Las prácticas democratizadoras tienen otras exigencias. Se diferencian de todas estas posiciones no sólo en el hecho de que reconocen la existencia de las diferencias, sino en que además las aceptan como valiosas. Se trata de aceptar y defender la posición de que la comunidad se enriquece con diferentes aportes, y que lo que la define y la caracteriza como comunidad original, única e irrepetible es justamente esa pluralidad –original, única e irrepetible- de aportes que en ella se conjugan.

 

La democratización es la única vía que crea la condición de posibilidad para la verdadera convivencia. Las otras prácticas son descalificatorias, exclusoras, y terminan llevando a la desafiliación social. Y cuando una institución deja de acoger a las personas, deja de reconocerlas como sujetos de derecho. Es el primer paso para la instauración de la violencia, donde no hay otro propósito que la anulación del otro, al que –por desconocimiento- se vive como amenaza para la propia integridad. Sólo desde esta consideración se entienden las prácticas exclusoras –algunas que quedaron sólo en intento, otras aún vigentes- como las que insiste en promover el Ministerio de Educación porteño y están siendo exigidas por algunos grupos de opinión para todo el país.

 

Las prácticas democratizadoras, en cambio, abren las puertas que permiten la afiliación social, la posibilidad de que todos los grupos que conforman esa pluralidad tengan un sentido de común-unión, de pertenencia en referencia a un proyecto en común que a todos los convoca, del que todos forman parte, al que todos aportan, y del que todos se benefician. Implica el reconocimiento de que no puede haber cohesión sin un ideal colectivo que mueva la colaboración de todos. Claro que acá aparece esa pequeña dificultad del lenguaje, hija de los universos interpretativos diferenciados: no a todos nos resuena el vocablo “colectivo” de la misma manera. Y si desde la escuela no se genera un significado común, será difícil ponerse de acuerdo cuando la identidad idiomática es pura fantasía: estamos tratando de comunicarnos, mientras hablamos lenguajes diferentes sin darnos cuenta.
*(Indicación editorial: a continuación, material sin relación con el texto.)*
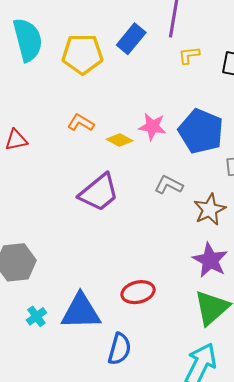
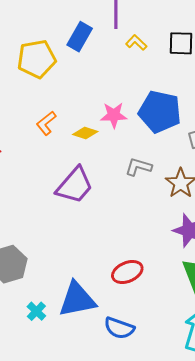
yellow L-shape: (189, 55) -> (136, 43), turned 60
orange L-shape: (81, 123) -> (46, 123), turned -60
blue semicircle: (119, 349) -> (119, 328), turned 104

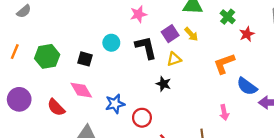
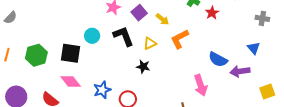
purple square: (170, 34) -> (139, 13), moved
black square: (85, 59) -> (70, 53), size x1.5
orange L-shape: (224, 64) -> (179, 39), moved
pink arrow: (224, 112) -> (201, 85), size x1.5

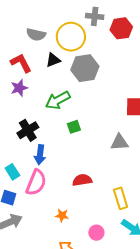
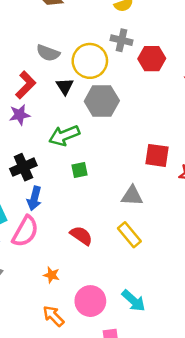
black triangle: (53, 60) -> (65, 86), turned -49
red L-shape: (21, 63) -> (26, 85), turned 65
red semicircle: (82, 180) -> (81, 236), turned 36
yellow rectangle: (121, 198) -> (129, 235), moved, turned -30
pink circle: (96, 233) -> (90, 301), size x1.6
Para ello es necesario que desde la escuela se promuevan espacios de diálogo sobre lo que en realidad está en juego: los intereses y deseos que motivan a cada grupo, y los valores que regulan sus conductas. Mientras no se abran estos espacios, lo otro seguirá definiéndose como lo opuesto.

 

Antes de finalizar, no puedo dejar de destacar que la escuela tiene la función de crear interés por lo extraño. Es un error creer que la precondición de interés para que el aprendizaje sea posible es espontánea y está siempre disponible. Los docentes debemos dirigir la mirada hacia el otro en tanto otro, instalar el interés por lo extraño, sea otra cultura, otro pensamiento, otra posición, otro lenguaje… Ningún niño ni ningún adolescente será perjudicado por escuchar otras voces: la multiplicidad de voces y versiones es condición para el aprendizaje. Necesitamos entender lo diverso y complejo porque esa es la condición de la realidad: la diversidad y complejidad. Partir de otra condición es hacer de la educación una ficción.

 

Para fortalecer la democracia no alcanza con extender la cobertura del sistema escolar; no basta con que se amplíen los cupos en las escuelas. Es necesario que la propia escuela en su conjunto sea un espacio de dinámicas y prácticas de carácter democrático, erradicando de su interior las concepciones que no ayuden a educar en el pluralismo, la inclusión, la participación, la cooperación, la solidaridad; y asumiendo como propias y deseables las tensiones derivadas de la convivencia de lo diferente.  

Las condiciones para una verdadera convivencia pluralista estarán dadas cuando tengamos una apertura tal que nos permita no sólo realizar una crítica a los valores de los otros, sino a los valores propios; cuando seamos capaces de reconocernos e incluirnos como parte de la diferencia.